Решительная, но безнадёжная попытка императора (немца по происхождению, мышлению и воспитанию) «навести мост» с народом (предварительно придумав и «сконструировав» нужным образом этот народ), обосновать сфабрикованной на скорую руку исторической мифологией единство власти и народа, ненужность перемен, «совершенство» и «органичность» Петербургской Империи (на редкость несовершенной, неорганичной, насильственной и искусственной), подкреплялась не только полицейским террором над обществом, но и всей мощью официальной пропаганды. XIX век – век всемирного взлёта национализмов, конструирования национальных «идентичностей» различными государствами. Если, например, во Франции такой идентичностью стала революция, «патриотами» (воспетыми в «Марсельезе») – приверженцы революционных идей, а образом национального врага – аристократия и духовенство, то в России сутью национальной идентичности, напротив, была объявлена уваровская «триада», а образом врага стала Европа.
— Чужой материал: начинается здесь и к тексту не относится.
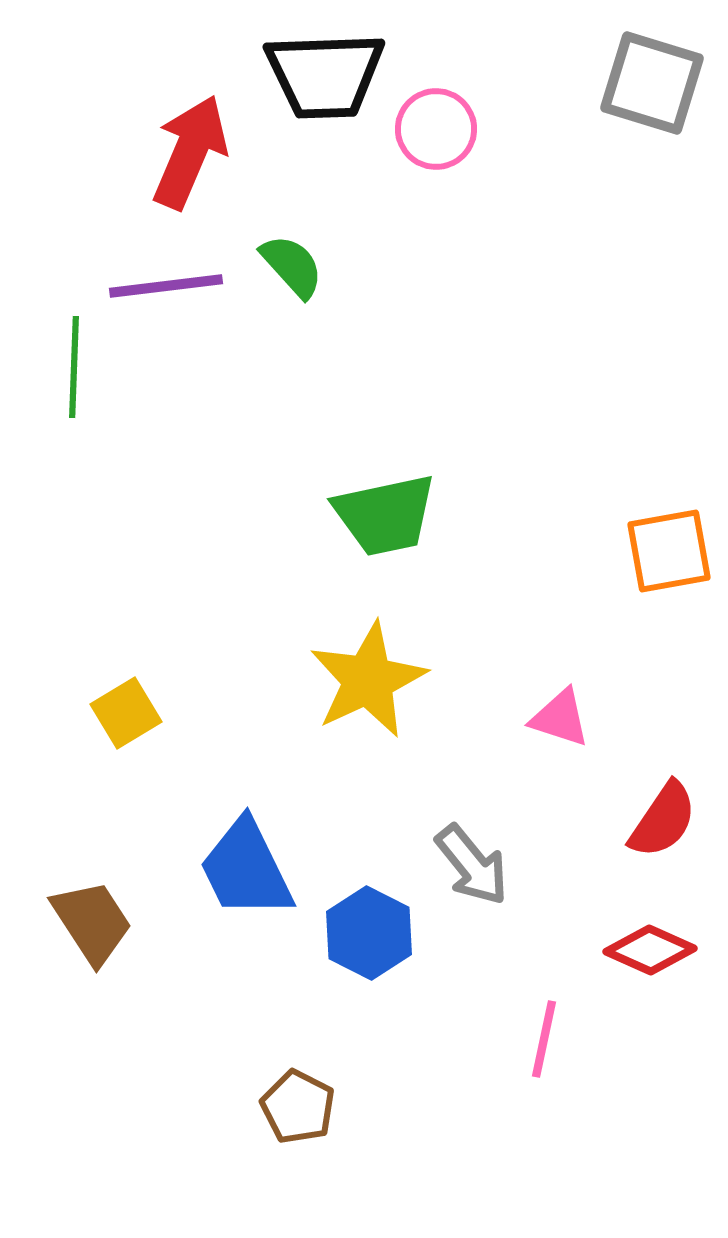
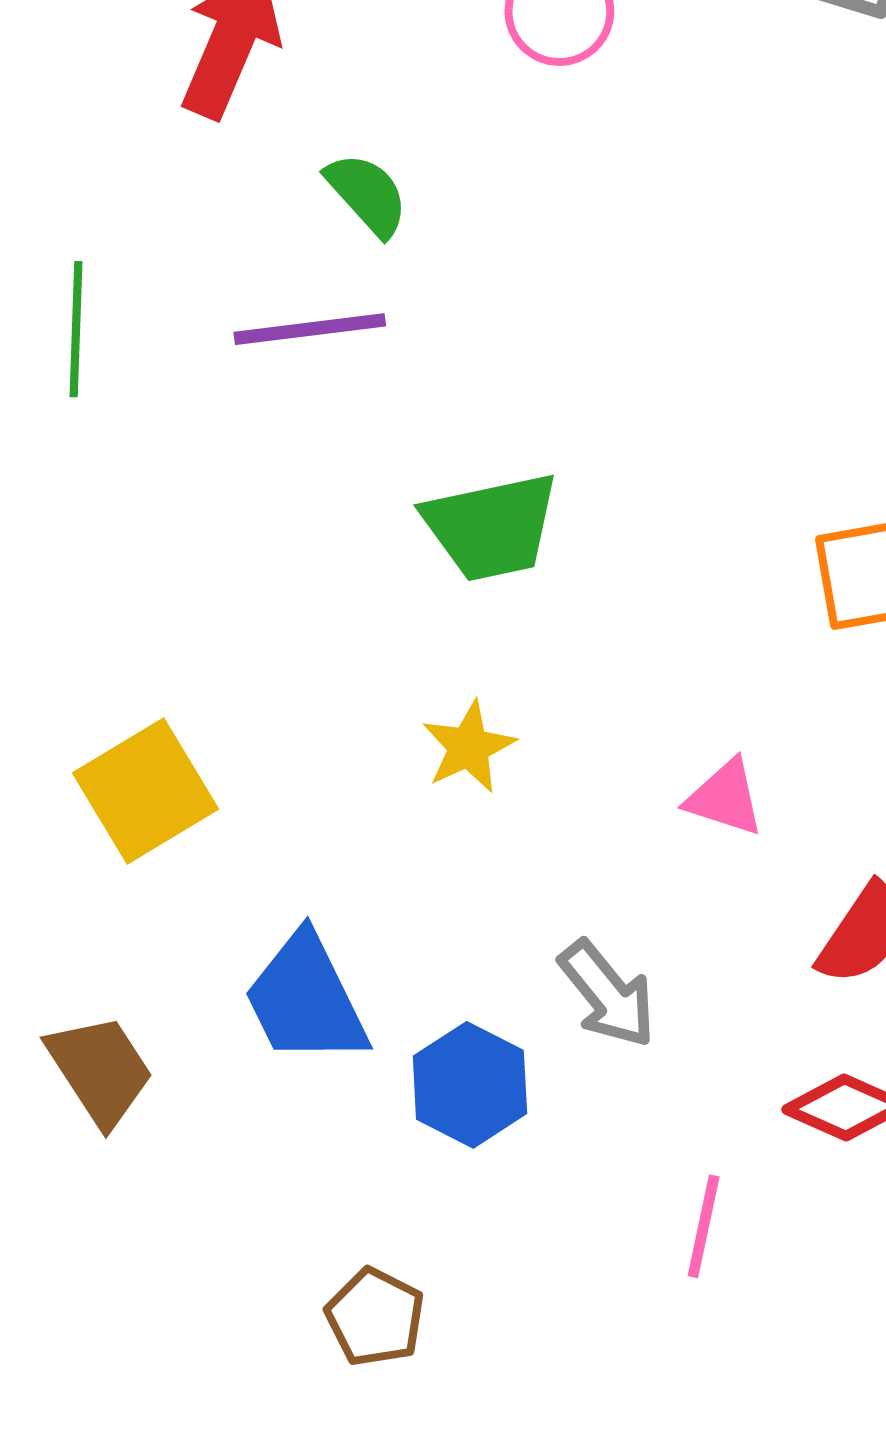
purple line: (166, 286) -> (310, 329), moved
yellow star: (368, 680) -> (469, 747), size x0.6
yellow square: (126, 713) -> (146, 791), size x1.5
Восхваление силы русского оружия, мода на «русский национальный стиль» (точнее, на то, что считали таковым придворные немцы, окружавшие императора в Петербурге: сарафаны, матрёшки, кокошники и пр.) воплощались в школьных и университетских курсах и в многочисленных более или менее художественных творениях. Сконструированный и провозглашённый Уваровым пропагандистский миф стал внедряться Империей в сознание народа через произведения литературы и искусства; картины, пьесы, оперы (например, пьесу «Рука Всевышнего Отечество спасла» придворного литератора Нестора Кукольника или известную оперу Глинки «Жизнь за царя», воспевавшую единство первого государя из рода Романовых – Михаила и простого мужика Ивана Сусанина, призванного символизировать народ, и пожертвовавшего собой ради обожаемого монарха). Поэзия, музыка, живопись, образование – всё было поставлено на службу уваровской «триаде», занимающей почётное и важное место между концепцией «Москва – Третий Рим» времён Василия III и большевистской идеологией: «СССР – надежда и авангард всего человечества».

Лишь катастрофа Крымской войны заставила отчасти пересмотреть господствующую теорию «официальной народности» и взглянуть на ситуацию в России и мире чуть более трезво. Однако продолжением этой теории «официальной народности» стали и расцвет русского официального национализма в эпоху Александра III (с «псевдорусским» (!) стилем в архитектуре), и Чёрная Сотня, и стремление семьи Николая II слиться с простым русским народом в лице Григория Распутина.